SimVerb-3500

SimVerb-3500 is a gold standard evaluation resource for semantic similarity of verbs.

We provide 3500 verb pairs with ratings on a scale 0-10. Here are some examples:

Pair Rating
to reply / to respond 9.79
to participate / to join 5.64
to stay / to leave 0.17

SimVerb-3500 covers all normed verb types from the USF free-association database, and provides at least three examples for every VerbNet class.

Please contact Daniela Gerz for any questions.

Download

Download SimVerb-3500 by clicking here.

The .zip file includes the full dataset, as well as a development and test split.
In addition to the averaged scores (as shown above) we also provide the raw individual ratings per annotator. Please see the accompanying readme file for the file formats and details.
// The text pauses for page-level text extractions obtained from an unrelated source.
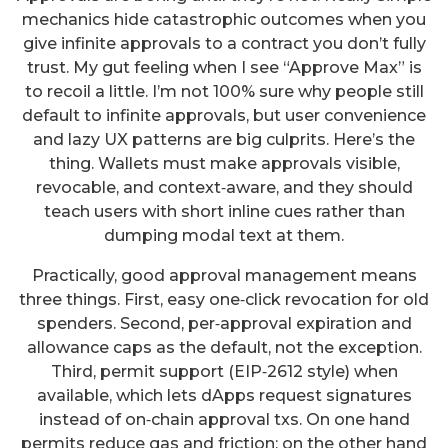
mechanics hide catastrophic outcomes when you
give infinite approvals to a contract you don’t fully
trust. My gut feeling when I see “Approve Max” is
to recoil a little. I’m not 100% sure why people still
default to infinite approvals, but user convenience
and lazy UX patterns are big culprits. Here’s the
thing. Wallets must make approvals visible,
revocable, and context‑aware, and they should
teach users with short inline cues rather than
dumping modal text at them.
Practically, good approval management means
three things. First, easy one‑click revocation for old
spenders. Second, per‑approval expiration and
allowance caps as the default, not the exception.
Third, permit support (EIP‑2612 style) when
available, which lets dApps request signatures
instead of on‑chain approval txs. On one hand
permits reduce gas and friction; on the other hand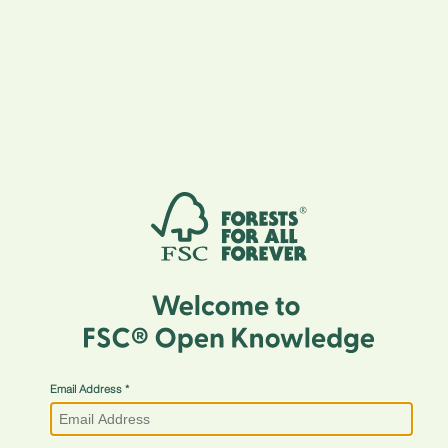
Email Address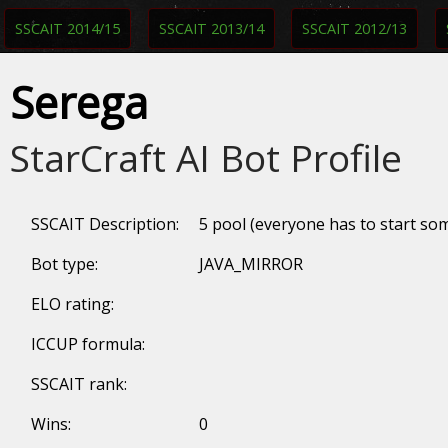
SSCAIT 2014/15
SSCAIT 2013/14
SSCAIT 2012/13
Serega
StarCraft AI Bot Profile
SSCAIT Description:
5 pool (everyone has to start s
Bot type:
JAVA_MIRROR
ELO rating:
ICCUP formula:
SSCAIT rank:
Wins:
0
Please cite the following paper if you use SimVerb in your work:

SimVerb-3500: A Large-Scale Evaluation Set of Verb Similarity
Daniela Gerz, Ivan Vulić, Felix Hill, Roi Reichart and Anna Korhonen. EMNLP 2016.
[pdf][bibtex]

State-of-the-Art

Here is a benchmark of current models on SimVerb-3500. The presented numbers are Spearman correlation scores.
Please consult the supplementary material for an explanation of models.

Model SimVerb-3500 full Development-500 Test-3000
Word2Vec SGNS-BOW-8B (dim=500) [1] 0.348 0.378 0.350
Word2Vec SGNS-DEPS-8B (dim=500) [2][3] 0.356 0.389 0.351
Symmetric Pattern Vectors 8B (dim=500) [4] 0.328 0.276 0.347
Non-Distributional [5] 0.596 0.632 0.600
Paragram (dim=300) [6] 0.540 0.525 0.537
Paragram + counter-fitting (dim=300) [7] 0.628 0.611 0.624

References

[1] Tomas Mikolov, Kai Chen, Gregory S. Corrado, and Jeffrey Dean. 2013a. Efficient estimation of word representations in vector space. In ICLR: Workshop Papers

[2] Omer Levy and Yoav Goldberg. 2014. Dependency-based word embeddings. In ACL, pages 302‐308.

[3] Roy Schwartz, Roi Reichart, and Ari Rappoport. 2016. Symmetric patterns and coordinations: Fast and enhanced representations of verbs and adjectives. In NAACL.

[4] Roy Schwartz, Roi Reichart, and Ari Rappoport. 2015. Symmetric pattern based word embeddings for improved word similarity prediction. In CoNLL, pages 258‐267.

[5] Manaal Faruqui and Chris Dyer. 2015. Non-distributional word vector representations. In ACL, pages 464‐469

[6] John Wieting, Mohit Bansal, Kevin Gimpel, and Karen Livescu. 2015. From paraphrase database to compositional paraphrase model and back. Transactions of the ACL, 3:345‐358.

[7] Nikola Mrkšić, Diarmuid Ó Séaghdha, Blaise Thomson, Milica Gašić, Lina Maria Rojas‐Barahona, Pei‐Hao Su, David Vandyke, Tsung-Hsien Wen, and Steve J. Young. 2016. Counter-fitting word vectors to linguistic constraints. In NAACL‐HLT.